Changing stroke rehab and research worldwide now.Time is Brain! trillions and trillions of neurons that DIE each day because there are NO effective hyperacute therapies besides tPA(only 12% effective). I have 523 posts on hyperacute therapy, enough for researchers to spend decades proving them out. These are my personal ideas and blog on stroke rehabilitation and stroke research. Do not attempt any of these without checking with your medical provider. Unless you join me in agitating, when you need these therapies they won't be there.

What this blog is for:

My blog is not to help survivors recover, it is to have the 10 million yearly stroke survivors light fires underneath their doctors, stroke hospitals and stroke researchers to get stroke solved. 100% recovery. The stroke medical world is completely failing at that goal, they don't even have it as a goal. Shortly after getting out of the hospital and getting NO information on the process or protocols of stroke rehabilitation and recovery I started searching on the internet and found that no other survivor received useful information. This is an attempt to cover all stroke rehabilitation information that should be readily available to survivors so they can talk with informed knowledge to their medical staff. It lays out what needs to be done to get stroke survivors closer to 100% recovery. It's quite disgusting that this information is not available from every stroke association and doctors group.

Monday, February 20, 2017

Neural Markers Associated with the Temporal Deployment of Attention: A Systematic Review of Non-motor Psychophysical Measures Post-stroke

The focus of this research was not to come up with a solution to this problem but to describe the problem of attention.

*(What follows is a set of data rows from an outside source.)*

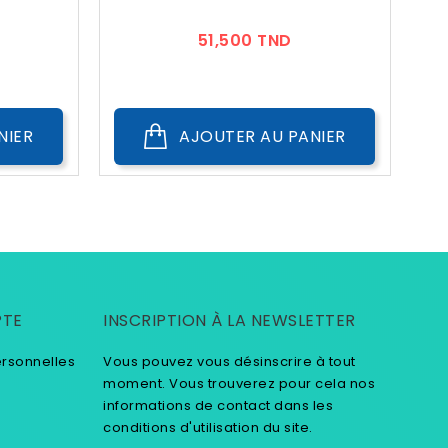
ix
Prix
51,500 TND
NIER
AJOUTER AU PANIER
PTE
INSCRIPTION À LA NEWSLETTER
ersonnelles
Vous pouvez vous désinscrire à tout
moment. Vous trouverez pour cela nos
informations de contact dans les
conditions d'utilisation du site.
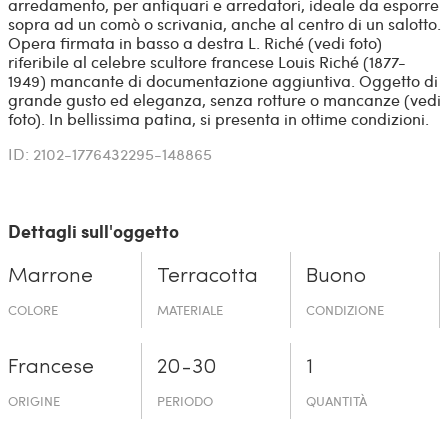
arredamento, per antiquari e arredatori, ideale da esporre
sopra ad un comò o scrivania, anche al centro di un salotto.
Opera firmata in basso a destra L. Riché (vedi foto)
riferibile al celebre scultore francese Louis Riché (1877-
1949) mancante di documentazione aggiuntiva. Oggetto di
grande gusto ed eleganza, senza rotture o mancanze (vedi
foto). In bellissima patina, si presenta in ottime condizioni.
ID: 2102-1776432295-148865
Dettagli sull'oggetto
Marrone
Terracotta
Buono
COLORE
MATERIALE
CONDIZIONE
Francese
20-30
1
ORIGINE
PERIODO
QUANTITÀ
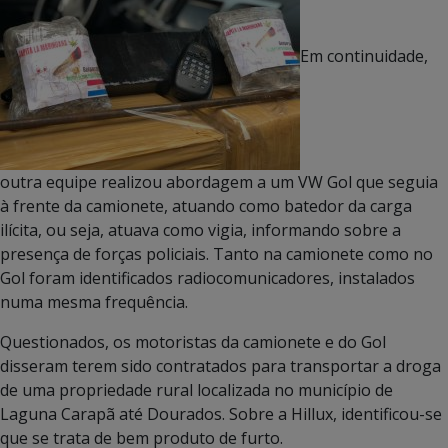
Em continuidade,
outra equipe realizou abordagem a um VW Gol que seguia
à frente da camionete, atuando como batedor da carga
ilícita, ou seja, atuava como vigia, informando sobre a
presença de forças policiais. Tanto na camionete como no
Gol foram identificados radiocomunicadores, instalados
numa mesma frequência.
Questionados, os motoristas da camionete e do Gol
disseram terem sido contratados para transportar a droga
de uma propriedade rural localizada no município de
Laguna Carapã até Dourados. Sobre a Hillux, identificou-se
que se trata de bem produto de furto.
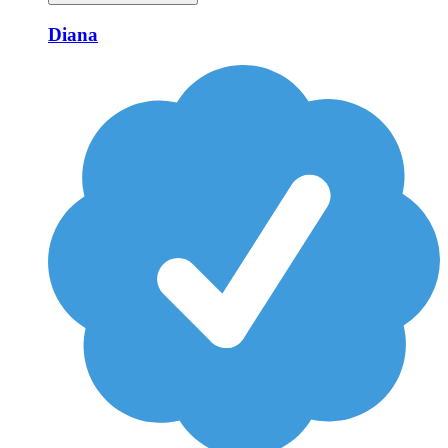
Diana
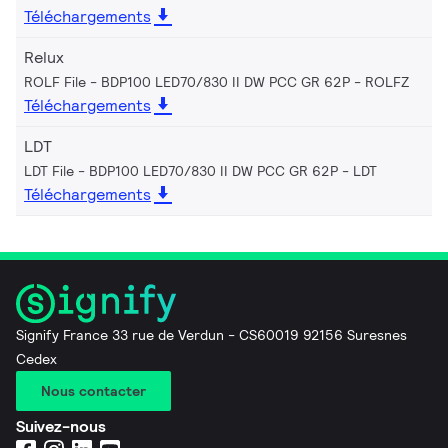
Téléchargements
Relux
ROLF File - BDP100 LED70/830 II DW PCC GR 62P
ROLFZ
Téléchargements
LDT
LDT File - BDP100 LED70/830 II DW PCC GR 62P
LDT
Téléchargements
Signify France 33 rue de Verdun - CS60019 92156 Suresnes
Cedex
Nous contacter
Suivez-nous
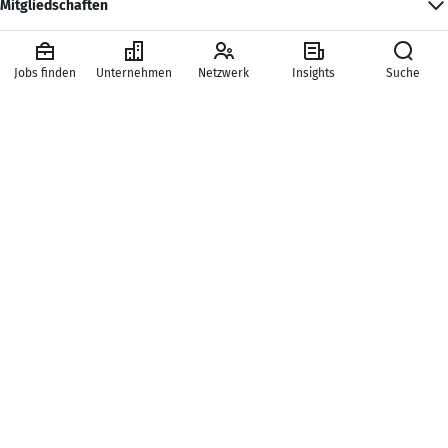
Mitgliedschaften
Hauptbereiche
Jobs finden
Unternehmen
Netzwerk
Insights
Suche
Services
© New Work SE | Alle Rechte vorbehalten
Impressum
AGB
Datenschutz bei XING
Datenschutzerklärung
Mitgliedschaft kündigen
Tracking
Mitgliedschaften widerrufen
Sprache
Deutsch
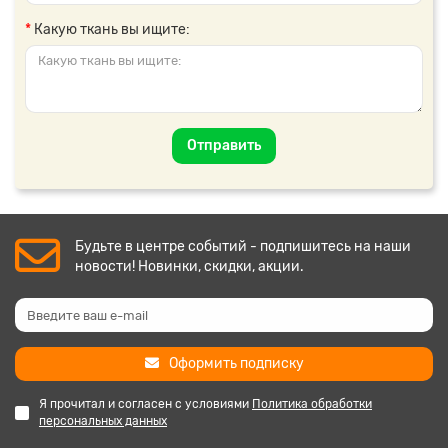
Какую ткань вы ищите:
Отправить
Будьте в центре событий - подпишитесь на наши
новости! Новинки, скидки, акции.
Оформить подписку
Я прочитал и согласен с условиями
Политика обработки
персональных данных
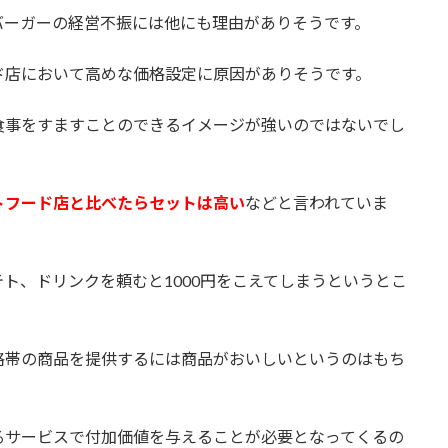
バーガーの経営不振には他にも理由がありそうです。
ド店において高めな価格設定に原因がありそうです。
食事をすますことのできるイメージが強いのではないでし
トフード店と比べたらセットは高い
などと言われていま
ト、ドリンクを頼むと1000円をこえてしまうというとこ
格帯の商品を提供するには商品がおいしいというのはもち
るサービスで付加価値を与えることが必要となってくるの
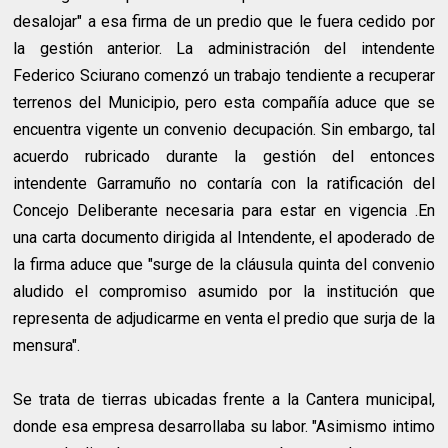
desalojar" a esa firma de un predio que le fuera cedido por
la gestión anterior. La administración del intendente
Federico Sciurano comenzó un trabajo tendiente a recuperar
terrenos del Municipio, pero esta compañía aduce que se
encuentra vigente un convenio decupación. Sin embargo, tal
acuerdo rubricado durante la gestión del entonces
intendente Garramuño no contaría con la ratificación del
Concejo Deliberante necesaria para estar en vigencia .En
una carta documento dirigida al Intendente, el apoderado de
la firma aduce que "surge de la cláusula quinta del convenio
aludido el compromiso asumido por la institución que
representa de adjudicarme en venta el predio que surja de la
mensura".
Se trata de tierras ubicadas frente a la Cantera municipal,
donde esa empresa desarrollaba su labor. "Asimismo intimo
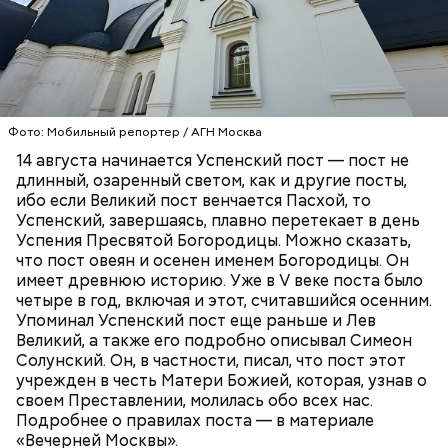
13 августа у нас заговенье. Это последний
Фото: «Уиллоу» (Willow, 1988)
день перед постом, пока еще можно есть
скоромное — мясо, молоко и рыбу.
Фото: Мобильный репортер / АГН Москва
На Успенский пост приходится два Спаса.
14 августа начинается Успенский пост — пост не
Спас Медовый (14 августа), или Спас Мокрый,
ПРАВОСЛАВИЕ
ХРИСТИАНСТВО
РЕЛИГИЯ
длинный, озаренный светом, как и другие посты,
поскольку в этот день не только освящают
ибо если Великий пост венчается Пасхой, то
мед, но и совершают чин водоосвящения —
Успенский, завершаясь, плавно перетекает в день
освящают реки, озера, источники.
Успения Пресвятой Богородицы. Можно сказать,
Мадмартиган, «Уиллоу» (Willow, 1988)
19 августа — Яблочный Спас. В церкви
что пост овеян и осенен именем Богородицы. Он
освящают яблоки, виноград и иные плоды.
имеет древнюю историю. Уже в V веке поста было
А вскоре после окончания Успенского поста
четыре в год, включая и этот, считавшийся осенним.
наступает Спас Ореховый — 29 августа.
Упоминал Успенский пост еще раньше и Лев
Иначе его называют Хлебным Спасом,
Великий, а также его подробно описывал Симеон
поскольку по времени он совпадает с
Солунский. Он, в частности, писал, что пост этот
окончанием жатвы.
учрежден в честь Матери Божией, которая, узнав о
своем Преставлении, молилась обо всех нас.
Подробнее о правилах поста — в материале
«Вечерней Москвы».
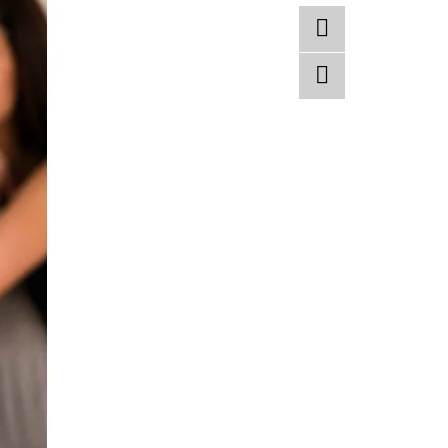
Twitter
Facebook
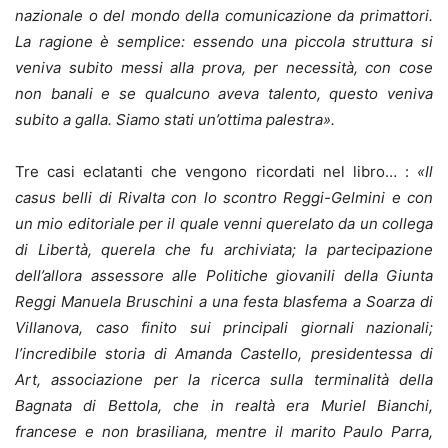
nazionale o del mondo della comunicazione da primattori.
La ragione è semplice: essendo una piccola struttura si
veniva subito messi alla prova, per necessità, con cose
non banali e se qualcuno aveva talento, questo veniva
subito a galla. Siamo stati un’ottima palestra».
Tre casi eclatanti che vengono ricordati nel libro… :
«Il
casus belli di Rivalta con lo scontro Reggi-Gelmini e con
un mio editoriale per il quale venni querelato da un collega
di Libertà, querela che fu archiviata; la partecipazione
dell’allora assessore alle Politiche giovanili della Giunta
Reggi Manuela Bruschini a una festa blasfema a Soarza di
Villanova, caso finito sui principali giornali nazionali;
l’incredibile storia di Amanda Castello, presidentessa di
Art, associazione per la ricerca sulla terminalità della
Bagnata di Bettola, che in realtà era Muriel Bianchi,
francese e non brasiliana, mentre il marito Paulo Parra,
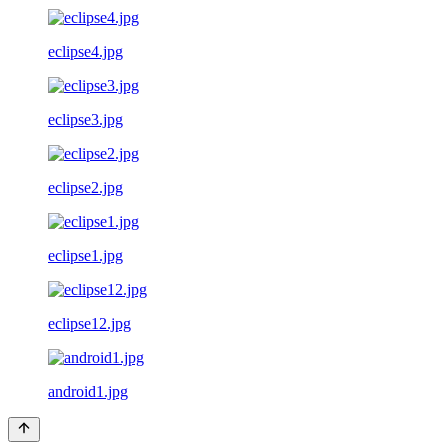
eclipse4.jpg
eclipse3.jpg
eclipse2.jpg
eclipse1.jpg
eclipse12.jpg
android1.jpg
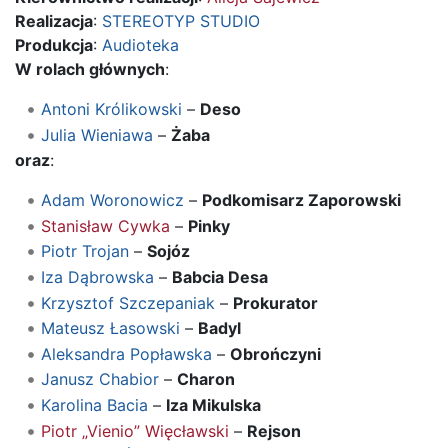
Realizacja
:
STEREOTYP STUDIO
Produkcja
:
Audioteka
W rolach głównych
:
Antoni Królikowski
–
Deso
Julia Wieniawa
–
Żaba
oraz
:
Adam Woronowicz
–
Podkomisarz Zaporowski
Stanisław Cywka
–
Pinky
Piotr Trojan
–
Sojóz
Iza Dąbrowska
–
Babcia Desa
Krzysztof Szczepaniak
–
Prokurator
Mateusz Łasowski
–
Badyl
Aleksandra Popławska
–
Obrończyni
Janusz Chabior
–
Charon
Karolina Bacia
–
Iza Mikulska
Piotr „Vienio” Więcławski
–
Rejson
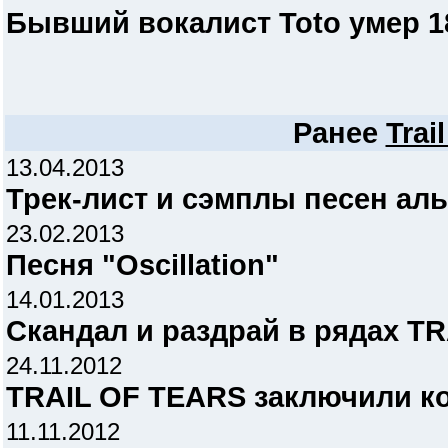
Бывший вокалист Toto умер 18
Ранее
Trai
13.04.2013
Трек-лист и сэмплы песен альб
23.02.2013
Песня "Oscillation"
14.01.2013
Скандал и раздрай в рядах T
24.11.2012
TRAIL OF TEARS заключили ко
11.11.2012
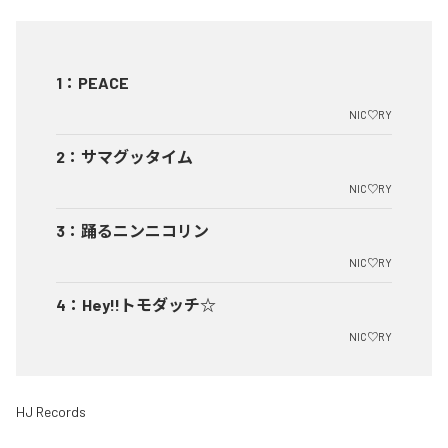
1
：
PEACE
NIC♡RY
2
：
サマグッタイム
NIC♡RY
3
：
踊るニンニコリン
NIC♡RY
4
：
Hey!!トモダッチ☆
NIC♡RY
HJ Records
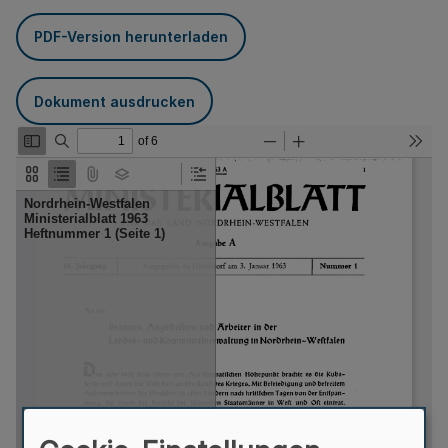
PDF-Version herunterladen
Dokument ausdrucken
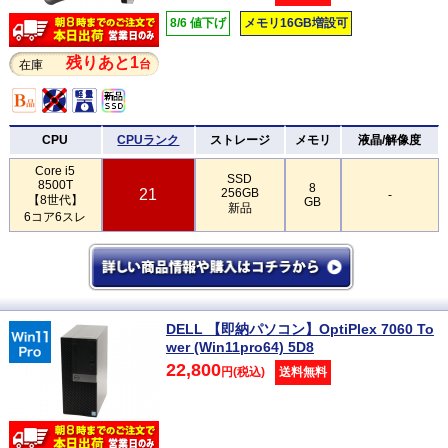
8/6 値下げ
メモリ16GB増設可
残りあと1
台
在庫
CPU
CPUランク
ストレージ
メモリ
液晶/解像度
Core i5
SSD
8500T
8
21
256GB
-
【8世代】
GB
新品
6コア6スレ
DELL 【即納パソコン】OptiPlex 7060 To
wer (Win11pro64) 5D8
22,800
円(税込)
送料無料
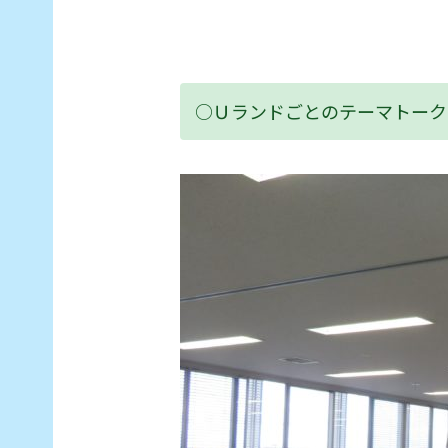
○Ｕランドごとのテーマトーク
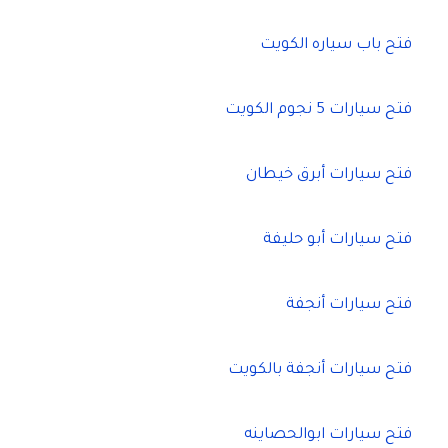
فتح باب سياره الكويت
فتح سيارات 5 نجوم الكويت
فتح سيارات أبرق خيطان
فتح سيارات أبو حليفة
فتح سيارات أنجفة
فتح سيارات أنجفة بالكويت
فتح سيارات ابوالحصاينه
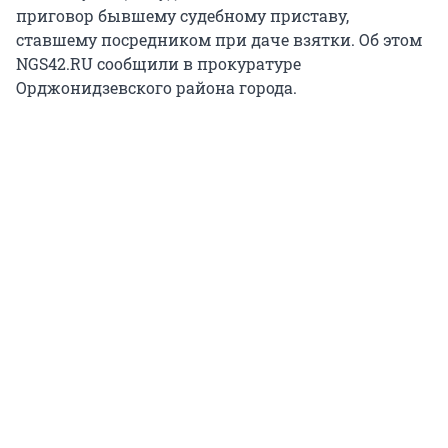
приговор бывшему судебному приставу,
ставшему посредником при даче взятки. Об этом
NGS42.RU сообщили в прокуратуре
Орджонидзевского района города.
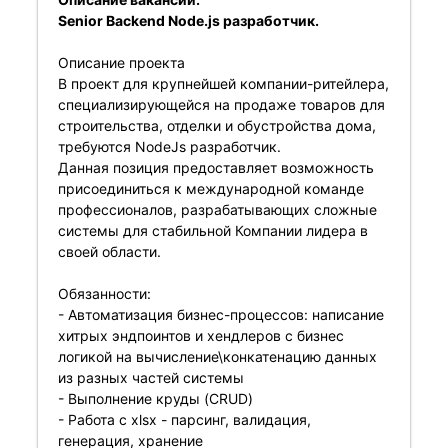
Senior Backend Node.js разработчик.
Описание проекта
В проект для крупнейшей компании-ритейлера,
специализирующейся на продаже товаров для
строительства, отделки и обустройства дома,
требуются NodeJs разработчик.
Данная позиция предоставляет возможность
присоединиться к международной команде
профессионалов, разрабатывающих сложные
системы для стабильной Компании лидера в
своей области.
Обязанности:
- Автоматизация бизнес-процессов: написание
хитрых эндпоинтов и хендлеров с бизнес
логикой на вычисление\конкатенацию данных
из разных частей системы
- Выполнение круды (CRUD)
- Работа с xlsx - парсинг, валидация,
генерация, хранение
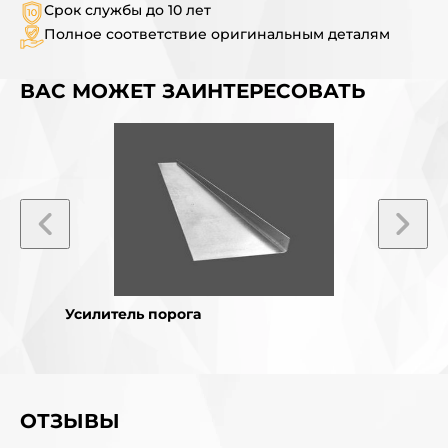
Срок службы до 10 лет
Полное соответствие оригинальным деталям
ВАС МОЖЕТ ЗАИНТЕРЕСОВАТЬ
Усилитель порога
Усили
ОТЗЫВЫ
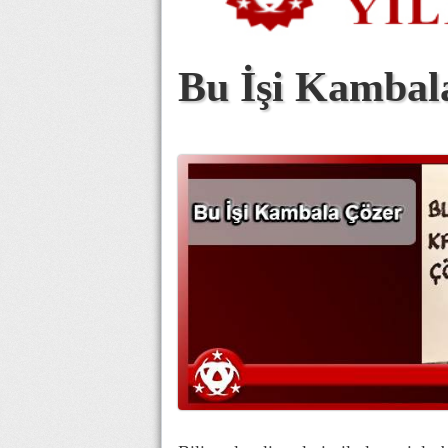
Bu İşi Kambal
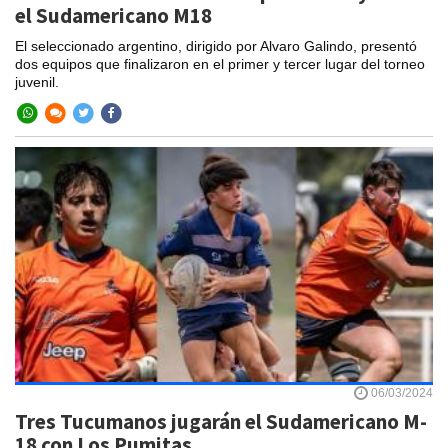
el Sudamericano M18
El seleccionado argentino, dirigido por Alvaro Galindo, presentó
dos equipos que finalizaron en el primer y tercer lugar del torneo
juvenil.
06/03/2024
Tres Tucumanos jugarán el Sudamericano M-
18 con Los Pumitas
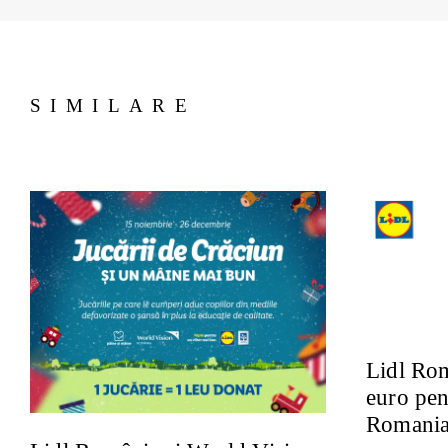
SIMILARE
Lidl Ro
euro pe
Romani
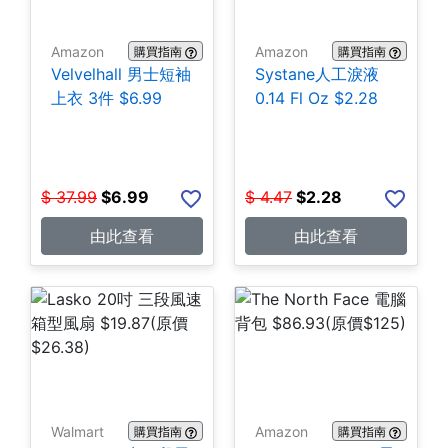
Amazon
Amazon
購買指南
購買指南
Velvelhall 男士短袖
Systane人工淚液
上衣 3件 $6.99
0.14 Fl Oz $2.28
$
37.99
$
6.99
$
4.47
$
2.28
由此查看
由此查看
Walmart
Amazon
購買指南
購買指南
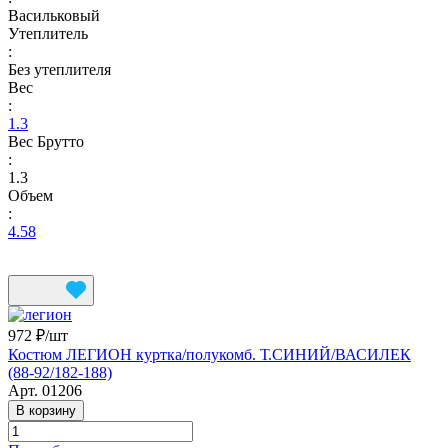
Васильковый
Утеплитель
:
Без утеплителя
Вес
:
1.3
Вес Брутто
:
1.3
Объем
:
4.58
972 ₽/
шт
Костюм ЛЕГИОН куртка/полукомб. Т.СИНИЙ/ВАСИЛЕК
(88-92/182-188)
Арт.
01206
В корзину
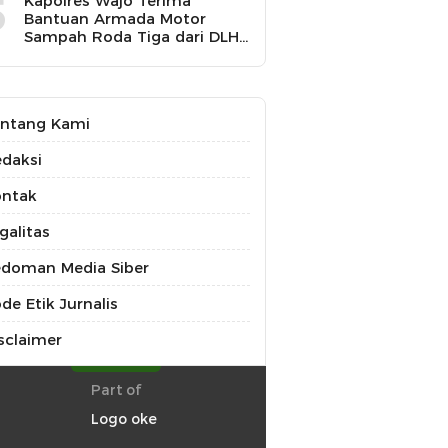
5
Kapolres Wajo Terima
Bantuan Armada Motor
Sampah Roda Tiga dari DLH
untuk Dukung Gerakan
Peduli Lingkungan
ntang Kami
daksi
ontak
galitas
doman Media Siber
de Etik Jurnalis
sclaimer
Part of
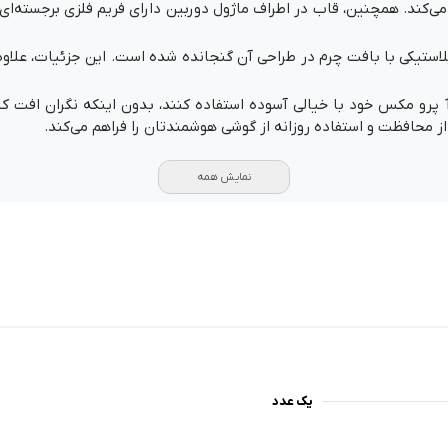
‌کند. همچنین، قاب در اطراف ماژول دوربین دارای فریم فلزی برجسته‌ای 
لاستیکی با بافت چرم در طراحی آن گنجانده شده است. این جزئیات، علاو
با استفاده از این قاب، کاربران می‌توانند از آیفون 13 پرو مکس خود با خیالی آسوده استفاده کنند، ب
از محافظت و استفاده روزانه از گوشی هوشمندتان را فراهم می‌کند.
نمایش همه
یک عدد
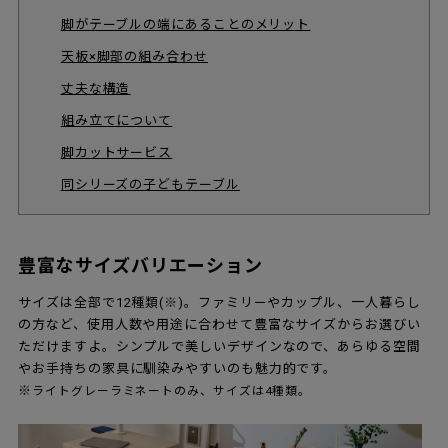
脚がテーブルの端にあることのメリット
天板×脚部の組み合わせ
丈夫な構造
組み立てについて
脚カットサービス
同シリーズの子どもテーブル
豊富なサイズバリエーション
サイズは全部で12種類(※)。ファミリーやカップル、一人暮らし
の方など、使用人数や用途に合わせて豊富なサイズからお選びい
ただけますよ。シンプルで美しいデザインなので、あらゆる空間
やお手持ちの家具に馴染みやすいのも魅力的です。
※
ライトグレーラミネートのみ、サイズは4種類。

Thus this is totally useless for survivors.
This is where a great stroke association president would keep the research focus on solving all the problems in stroke, not just describing them.
http://journal.frontiersin.org/article/10.3389/fnhum.2017.00031/full?
  • Department of Psychology and Counselling, La Trobe University, Melbourne, VIC, Australia
In recent years, evidence has emerged to suggest abnormal temporal dynamics of attentional processing in stroke patients, especially those presenting with neglect symptoms. However, there has been little profiling of the nature and extent of such temporal anomalies. In addition, many paradigms currently used to measure the time required to deploy visual attention in stroke require a psychomotor response, and may therefore confound performance outcomes. Thus, the aim of this systematic review was to identify and evaluate studies that have employed non-motor psychophysical paradigms to characterize the temporal deployment of visual attention in space. A total of 13 non-motor psychophysical studies were identified, in which stimulus exposure times were manipulated to measure the time course of attentional deployment. Findings suggest that prolonged attentional deployment thresholds are more likely to occur with lesions within more ventral areas of the fronto-parietal network, irrespective of whether patients presented with neglect. Furthermore, this deficit was greater following right-hemispheric lesions, suggesting a dominant role for the right-hemisphere in facilitating efficient deployment of attention. These findings indicate that area and hemisphere of lesion may serve as putative markers of attentional deployment efficiency. In addition, findings also provide support for using non-motor psychophysical paradigms as a more rigorous approach to measuring and understanding the temporal dynamics of attention.

Study Aims

The focus of this systematic review was two-fold. Firstly, this review was aimed at investigating the degree to which temporal deployment of visual attention (i.e., the time course of attentional deployment) may be compromised post-stroke, and the neural markers associated with it. This aim would be addressed by exploring how performance on tasks were differentially affected by the following factors: (1) between patients with and without neglect; (2) between patients with lesions to different cerebral regions; and (3) between patients with lesions to different hemispheres, i.e., right-hemisphere damage (RHD) and left-hemisphere damage (LHD) patients.
In addition, this review aimed to identify studies that have employed non-motor psychophysical paradigms to characterize temporal deployment of attention following stroke. Identification of these studies was expected to provide knowledge of the extent to which non-motor contributions to performance are important in explaining temporal processing impairments. A list of common non-motor psychophysical paradigms and their associated methodologies is summarized in Table 1.